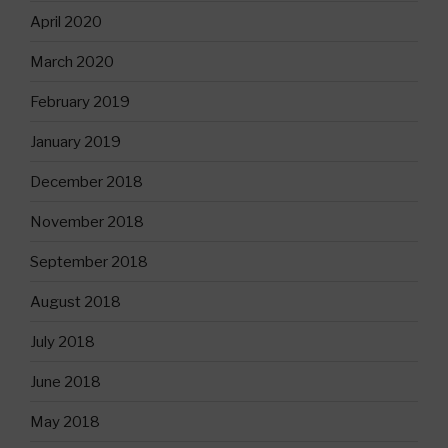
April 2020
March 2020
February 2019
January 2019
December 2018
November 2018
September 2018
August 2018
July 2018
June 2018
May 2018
* * *
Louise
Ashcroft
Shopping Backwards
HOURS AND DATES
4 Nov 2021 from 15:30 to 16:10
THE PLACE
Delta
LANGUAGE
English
--
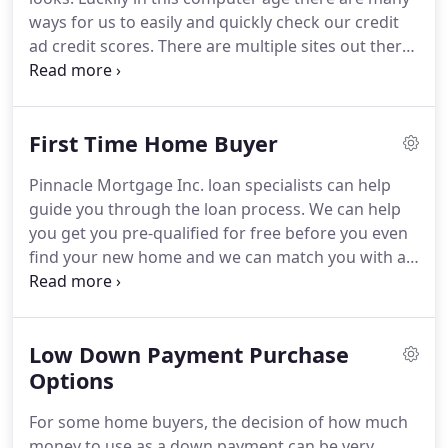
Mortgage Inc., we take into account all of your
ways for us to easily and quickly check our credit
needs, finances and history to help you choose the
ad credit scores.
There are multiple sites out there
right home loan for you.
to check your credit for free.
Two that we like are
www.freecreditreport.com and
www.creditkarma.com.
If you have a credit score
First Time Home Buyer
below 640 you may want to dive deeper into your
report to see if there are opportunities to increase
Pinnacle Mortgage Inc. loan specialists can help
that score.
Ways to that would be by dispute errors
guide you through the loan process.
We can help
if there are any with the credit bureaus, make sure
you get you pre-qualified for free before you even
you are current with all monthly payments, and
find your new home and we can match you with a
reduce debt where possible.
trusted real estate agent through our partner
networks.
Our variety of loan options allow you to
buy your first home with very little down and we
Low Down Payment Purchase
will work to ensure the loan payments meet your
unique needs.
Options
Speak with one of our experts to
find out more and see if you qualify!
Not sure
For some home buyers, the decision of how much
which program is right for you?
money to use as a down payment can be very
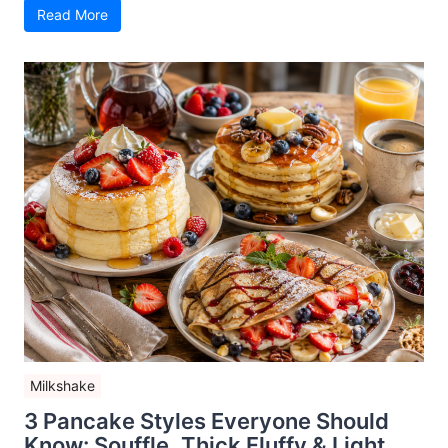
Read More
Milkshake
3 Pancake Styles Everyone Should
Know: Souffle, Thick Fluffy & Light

▶ **Your goal**
In the records above, find the line with "if there are any" and the line with "Know: Souffle, Thick Fluffy & Light". Write out exactly those lines and every one between, with no pictures and no other lines.

▶ **Solution to this problem**
if there are any with the credit bureaus, make sure
you get you pre-qualified for free before you even
you are current with all monthly payments, and
find your new home and we can match you with a
reduce debt where possible.
trusted real estate agent through our partner
networks.
Our variety of loan options allow you to
buy your first home with very little down and we
Low Down Payment Purchase
will work to ensure the loan payments meet your
unique needs.
Options
Speak with one of our experts to
find out more and see if you qualify!
Not sure
For some home buyers, the decision of how much
which program is right for you?
money to use as a down payment can be very
Read More
Milkshake
3 Pancake Styles Everyone Should
Know: Souffle, Thick Fluffy & Light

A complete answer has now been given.